Mike Parti Rides On Forever

 


INDUCTED into the AMA Motorcycle Hall of Fame: 2001
Successful sidecar racer in scrambles and Bonneville speed trials. Today, he is one of the most respected restorers of antique motorcycles.

Parti was born in Fort Wayne, Indiana, on June 23, 1935. His family moved to Los Angeles in 1945. The neighborhood that Parti grew up in was, in his own words, “very motorized,” so by the time he was teenager he was already getting his hands greasy in old motors.

At 15, Parti bought an old Ford jalopy. When his mother saw the car, she threatened to chain the tires together until Parti turned 16 and got his drivers license. Early on, he bought an old Indian Scout for $15, which Parti pointed out was the going rate for a bike that didn’t run in those days.

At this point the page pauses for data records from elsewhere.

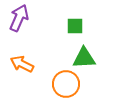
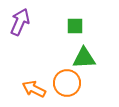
purple arrow: moved 1 px right, 4 px down
orange arrow: moved 12 px right, 25 px down
orange circle: moved 1 px right, 1 px up
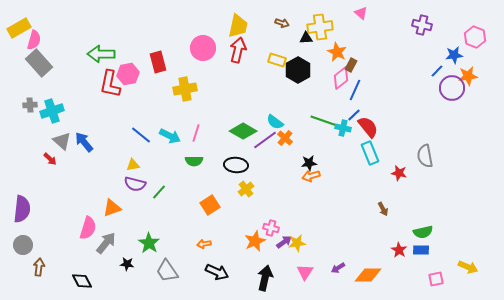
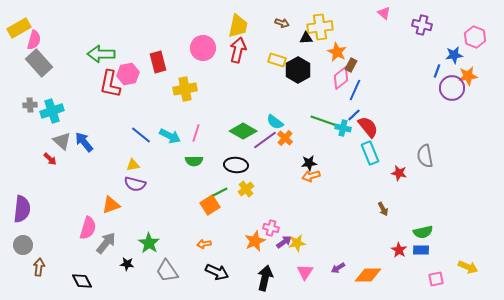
pink triangle at (361, 13): moved 23 px right
blue line at (437, 71): rotated 24 degrees counterclockwise
green line at (159, 192): moved 61 px right; rotated 21 degrees clockwise
orange triangle at (112, 208): moved 1 px left, 3 px up
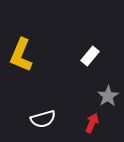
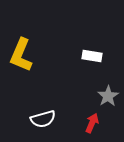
white rectangle: moved 2 px right; rotated 60 degrees clockwise
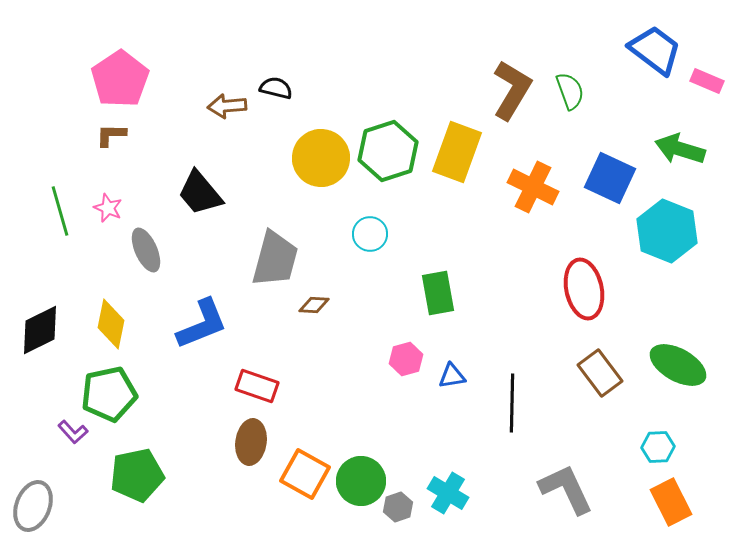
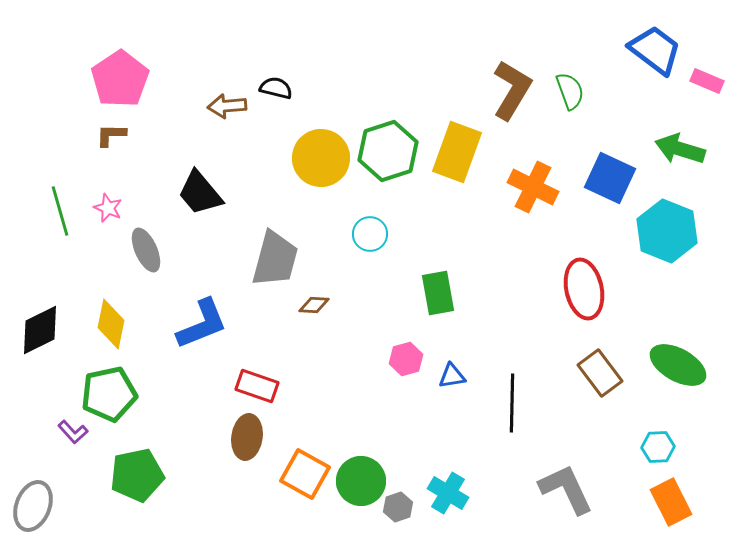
brown ellipse at (251, 442): moved 4 px left, 5 px up
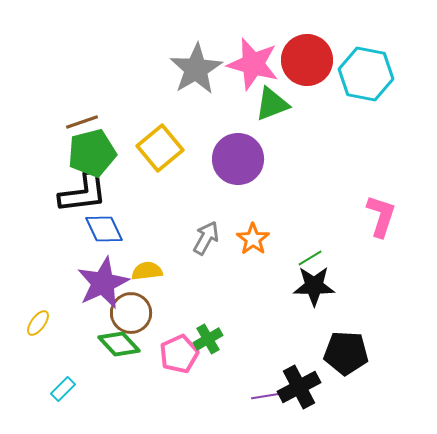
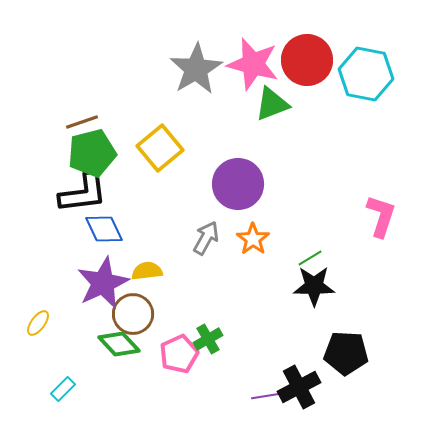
purple circle: moved 25 px down
brown circle: moved 2 px right, 1 px down
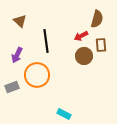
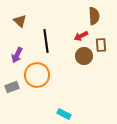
brown semicircle: moved 3 px left, 3 px up; rotated 18 degrees counterclockwise
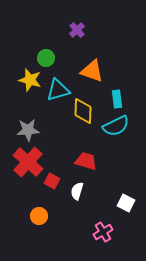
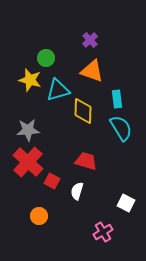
purple cross: moved 13 px right, 10 px down
cyan semicircle: moved 5 px right, 2 px down; rotated 96 degrees counterclockwise
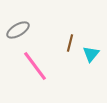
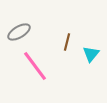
gray ellipse: moved 1 px right, 2 px down
brown line: moved 3 px left, 1 px up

Mike with Don Whalen and an Orient single.
Mike with Don Whalen and an Orient single.

As he became an adult, Parti had a group of buddies who shared in his enthusiasm for cars and motorcycles and they all followed each other in one another’s interests. If one got into desert racing, they’d all get into it; if one got into scrambles, they’d all follow along. And, as Parti remembered, if one decided to hang out at a beer joint they all joined in.

A local Harley-Davidson mechanic, Harry Sorensen, who’d befriended Parti, was instrumental in getting him more involved in bikes.

“One day I was taking a radiator in to be fixed for the umpteenth time,” remembers Parti. “Harry told me that motorcycles didn’t have radiators and you didn’t have to crawl underneath to work on them and the girls were prettier. I became a motorcyclist on the spot.”

By the mid-1950s, Parti began racing scrambles on old Indians and Harleys. He finally tired of competing on old, worn-out bikes and broke down and bought a new bike – a Triumph Cub – and started racing the 200cc class. At one point, famous Speedway racer turned motorcycle dealer Wilbur Lamoreaux was a sponsor.

In the early 1960s, Parti became a sidecar enthusiast. He remembers riding his wife and baby daughter around in the sidecar.

“Ladies would pull up to the light and smile, thinking the sidecar was cute, and then they would turn to a look of horror after seeing the baby in my wife’s arms.”

Parti took to racing the sidecar rigs and found that his former sprint car racing experience translated well to the sidecars. During the mid 1960s, Parti held the AMA’s District 37 number one plate for sidecars for three straight years, earned in all forms of off-road racing – scrambles, enduro and desert racing. He rode the famous Greenhorn Enduro 11 times at the controls of a sidecar rig.

He passed yesterday in a Southern California hospital of naturals causes. He was one of the masters.